Posso assicurare che non è un termine di uso regionale in Trentino (altrove non lo so!).
Così di primo acchito mi verrebbe da dire che è un termine di uso arcaico...


----------



## Giannaclaudia

Ho cercato sul Serianni ed ho trvato come forme arcaiche del congiuntivo impefetto del verbo essere la variante in _u_, cioè _fussi_, _fusse,  ecc._  Ma "fudesse" non viene mai citato e tantomeno descritto.

Nel fare una ricerca in Google ho visto che appare in pagine web in spagnolo, che Svanitella Svanitè abbia volutamente fatto una confusione linguistica?


----------



## pizzi

Giannaclaudia said:


> Nel fare una ricerca in Google ho visto che appare in pagine web in spagnolo, che Svanitella Svanitè abbia volutamente fatto una confusione linguistica?


 
Soagnolo? Oppure portoghese?


----------



## Nurnen

Non è che magari aveva un intento scherzoso?


----------



## Angel.Aura

pizzi said:


> _Come se niente *fudesse*_
> 
> Oltre a Svanitella Svanité, che storia ha *fudesse*? Si tratta di un uso arcaico/regionale di *fosse*, oppure è solo un prodotto di Carosello?


 
Pizzi, ci hai preso in pieno. 
Uso arcaico/regionale lombardo al posto di *fosse*
(cfr http://it.wikisource.org/wiki/O_cara_la_mia_mama e anche Edipo di Testori)
Cia'
A.A.


----------



## pizzi

Grazie! 
L'ho sentito da una ragazza di Monza, avevo dei dubbi ora fugati...
Ricià
piz


----------



## Necsus

Qui si parla di dialetto intrese... 

Italiano:
Che egli sia Che egli sia stato Che egli fosse
Intrese:
Che lü sia Che lü sia stai Che lü füdès (*)
(*) Un’antica canzonetta in lingua «mista» iniziava: «Come se niente fudesse…»


----------



## kurumin

_Fudesse _(grafia popolare di _fodesse _) significa _fottesse _in ptgs.
Perciò è così frequente su Google.


----------



## pizzi

kurumin said:


> _Fudesse _(grafia popolare di _fodesse _) significa _fottesse _in ptgs.
> Perciò è così frequente su Google.


 
Scusa se ho dei dubbi: mi sembra molto strano che nell'Italia democristiana degli inizi della televisione si passata una pubblicità con tale significato..., a meno che non sia un'evoluzione del termine...

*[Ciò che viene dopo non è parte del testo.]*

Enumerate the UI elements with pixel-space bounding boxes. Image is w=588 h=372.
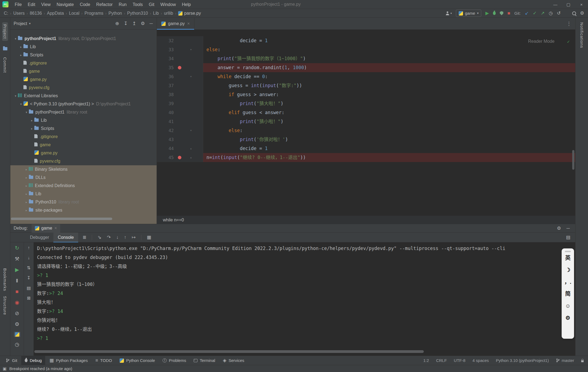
- coverage-button[interactable]: [500, 11, 503, 15]
- ime-language-toggle[interactable]: 英: [565, 255, 571, 261]
- layout-icon[interactable]: ≣: [83, 235, 86, 240]
- menu-refactor[interactable]: Refactor: [93, 0, 115, 9]
- stripe-project[interactable]: Project: [2, 22, 8, 41]
- stripe-notifications[interactable]: Notifications: [580, 22, 584, 48]
- console-horizontal-scrollbar[interactable]: [34, 350, 424, 353]
- line-separator-widget[interactable]: CRLF: [436, 358, 447, 363]
- fold-icon[interactable]: ▾: [185, 72, 197, 81]
- tree-item-lib[interactable]: ▸Lib: [10, 43, 157, 51]
- tree-item-pythonproject1[interactable]: ▾pythonProject1library root, D:\pythonPr…: [10, 35, 157, 43]
- breadcrumb-item-appdata[interactable]: AppData: [47, 11, 64, 16]
- stop-icon[interactable]: ■: [16, 288, 19, 295]
- toolwindow-terminal[interactable]: Terminal: [190, 356, 219, 365]
- build-icon[interactable]: ⚒: [15, 255, 19, 263]
- menu-code[interactable]: Code: [77, 0, 93, 9]
- debug-run-button[interactable]: [493, 11, 496, 15]
- search-everywhere-button[interactable]: [572, 11, 576, 15]
- stripe-bookmarks[interactable]: Bookmarks: [3, 268, 7, 291]
- caret-position-widget[interactable]: 1:2: [423, 358, 429, 363]
- rollback-button[interactable]: ↺: [557, 11, 561, 16]
- tree-item-pyvenv-cfg[interactable]: pyvenv.cfg: [10, 84, 157, 92]
- fold-icon[interactable]: ▾: [185, 126, 197, 135]
- git-commit-button[interactable]: ✓: [533, 11, 537, 16]
- code-editor[interactable]: Reader Mode ✓ 32decide = 133▾else:34prin…: [157, 30, 575, 216]
- tree-item-pyvenv-cfg[interactable]: pyvenv.cfg: [10, 157, 157, 165]
- fold-icon[interactable]: ▴: [185, 153, 197, 162]
- menu-help[interactable]: Help: [179, 0, 194, 9]
- debug-tab-debugger[interactable]: Debugger: [26, 233, 53, 242]
- tree-item-site-packages[interactable]: ▸site-packages: [10, 206, 157, 214]
- hide-debug-panel-icon[interactable]: ─: [566, 226, 570, 231]
- breakpoint-gutter[interactable]: [174, 72, 185, 81]
- rerun-icon[interactable]: ↻: [15, 245, 19, 252]
- tree-item-game[interactable]: game: [10, 141, 157, 149]
- hide-panel-icon[interactable]: ─: [150, 21, 153, 26]
- git-branch-widget[interactable]: master: [556, 358, 574, 363]
- print-icon[interactable]: ▤: [27, 285, 31, 291]
- tree-chevron-icon[interactable]: ▾: [13, 94, 18, 98]
- stop-button[interactable]: ■: [507, 11, 510, 16]
- tree-chevron-icon[interactable]: ▸: [24, 192, 29, 196]
- close-tab-icon[interactable]: ×: [187, 21, 190, 26]
- python-session-icon[interactable]: [15, 332, 19, 337]
- down-stack-icon[interactable]: ↓: [28, 255, 30, 261]
- breakpoint-gutter[interactable]: [174, 135, 185, 144]
- tree-item-dlls[interactable]: ▸DLLs: [10, 173, 157, 182]
- menu-file[interactable]: File: [12, 0, 25, 9]
- breakpoint-gutter[interactable]: [174, 54, 185, 63]
- view-breakpoints-table-icon[interactable]: ▦: [147, 235, 151, 240]
- breadcrumb-item-urllib[interactable]: urllib: [164, 11, 173, 16]
- run-to-cursor-icon[interactable]: ↦: [132, 235, 136, 240]
- breadcrumb-item-python[interactable]: Python: [108, 11, 122, 16]
- toolwindow-python-console[interactable]: Python Console: [116, 356, 159, 365]
- editor-scrollbar[interactable]: [572, 150, 574, 170]
- tree-chevron-icon[interactable]: ▸: [19, 53, 23, 57]
- project-horizontal-scrollbar[interactable]: [11, 218, 112, 220]
- tree-item-pythonproject1[interactable]: ▾pythonProject1library root: [10, 108, 157, 116]
- menu-window[interactable]: Window: [157, 0, 179, 9]
- maximize-button[interactable]: ▢: [562, 0, 575, 9]
- breakpoint-gutter[interactable]: [174, 153, 185, 162]
- step-over-icon[interactable]: ↷: [107, 235, 111, 240]
- fold-icon[interactable]: ▾: [185, 45, 197, 54]
- tree-item-lib[interactable]: ▸Lib: [10, 190, 157, 198]
- run-button[interactable]: ▶: [485, 11, 489, 16]
- step-out-icon[interactable]: ↑: [124, 235, 126, 240]
- breadcrumb-item-users[interactable]: Users: [13, 11, 25, 16]
- menu-view[interactable]: View: [38, 0, 53, 9]
- history-icon[interactable]: ◷: [15, 341, 19, 348]
- inspections-ok-icon[interactable]: ✓: [567, 39, 570, 44]
- tool-windows-toggle-icon[interactable]: ▣: [3, 367, 7, 371]
- tree-chevron-icon[interactable]: ▸: [29, 127, 34, 130]
- breakpoint-gutter[interactable]: [174, 90, 185, 99]
- tree-item-binary-skeletons[interactable]: ▸Binary Skeletons: [10, 165, 157, 173]
- fold-icon[interactable]: ▴: [185, 144, 197, 153]
- tree-chevron-icon[interactable]: ▾: [24, 111, 29, 114]
- ime-drag-handle[interactable]: [565, 251, 571, 252]
- breadcrumb-item-86136[interactable]: 86136: [30, 11, 42, 16]
- ime-punctuation-toggle[interactable]: ，.: [564, 279, 571, 285]
- breadcrumb-item-local[interactable]: Local: [69, 11, 79, 16]
- close-button[interactable]: ×: [575, 0, 588, 9]
- tree-item-scripts[interactable]: ▸Scripts: [10, 51, 157, 59]
- toolwindow-python-packages[interactable]: ▦Python Packages: [46, 356, 91, 365]
- debug-session-tab[interactable]: game ×: [32, 224, 60, 233]
- breakpoint-gutter[interactable]: [174, 81, 185, 90]
- ime-emoji-button[interactable]: ☺: [565, 303, 571, 309]
- toolwindow-services[interactable]: ◈Services: [219, 356, 248, 365]
- git-push-button[interactable]: ↗: [541, 11, 544, 16]
- chevron-down-icon[interactable]: ▾: [29, 22, 31, 25]
- tree-item-python-3-10-pythonproject1[interactable]: ▾< Python 3.10 (pythonProject1) >D:\pyth…: [10, 100, 157, 108]
- readonly-lock-widget[interactable]: [581, 359, 584, 362]
- tree-item-extended-definitions[interactable]: ▸Extended Definitions: [10, 182, 157, 190]
- collapse-all-icon[interactable]: ↥: [132, 21, 136, 26]
- editor-tab-game-py[interactable]: game.py ×: [157, 18, 194, 30]
- breakpoint-icon[interactable]: [178, 156, 181, 159]
- pause-icon[interactable]: ‖: [16, 277, 18, 284]
- minimize-button[interactable]: —: [549, 0, 562, 9]
- ime-simplified-toggle[interactable]: 简: [565, 291, 571, 297]
- tree-item-gitignore[interactable]: .gitignore: [10, 59, 157, 67]
- tab-options-icon[interactable]: ⋮: [566, 21, 575, 26]
- tree-item-external-libraries[interactable]: ▾External Libraries: [10, 92, 157, 100]
- toolwindow-todo[interactable]: ≡TODO: [92, 356, 115, 365]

Mi dici che significa *ptgs*? Grazie!


----------



## irene.acler

pizzi said:


> Mi dici che significa *ptgs*? Grazie!



Credo sia *portoghese *


----------



## Necsus

Sì, è portoghese, quindi non si riferisce all'Italia (democristiana), pizzi...


----------



## pizzi

Necsus said:


> Sì, è portoghese, quindi non si riferisce all'Italia (democristiana), pizzi...


 
 meglio così!


----------



## Juri

Permettete che ammanisca una chicca di istro-veneto?
"Jeri ga piovesto e go dovesto crompar una ombrela"
(Ieri e' piovuto e ho dovuto comprare un'ombrello)

Non c'entra ovviamente con fudesse, che me l'ha fatto ricordare.


----------



## irene.acler

Juri said:


> Permettete che ammanisca una chicca di istro-veneto?
> "Jeri ga piovesto e go dovesto crompar una ombrela"
> (Ieri e' piovuto e ho dovuto comprare un'ombrello)
> 
> Non c'entra ovviamente con fudesse, che me l'ha fatto ricordare.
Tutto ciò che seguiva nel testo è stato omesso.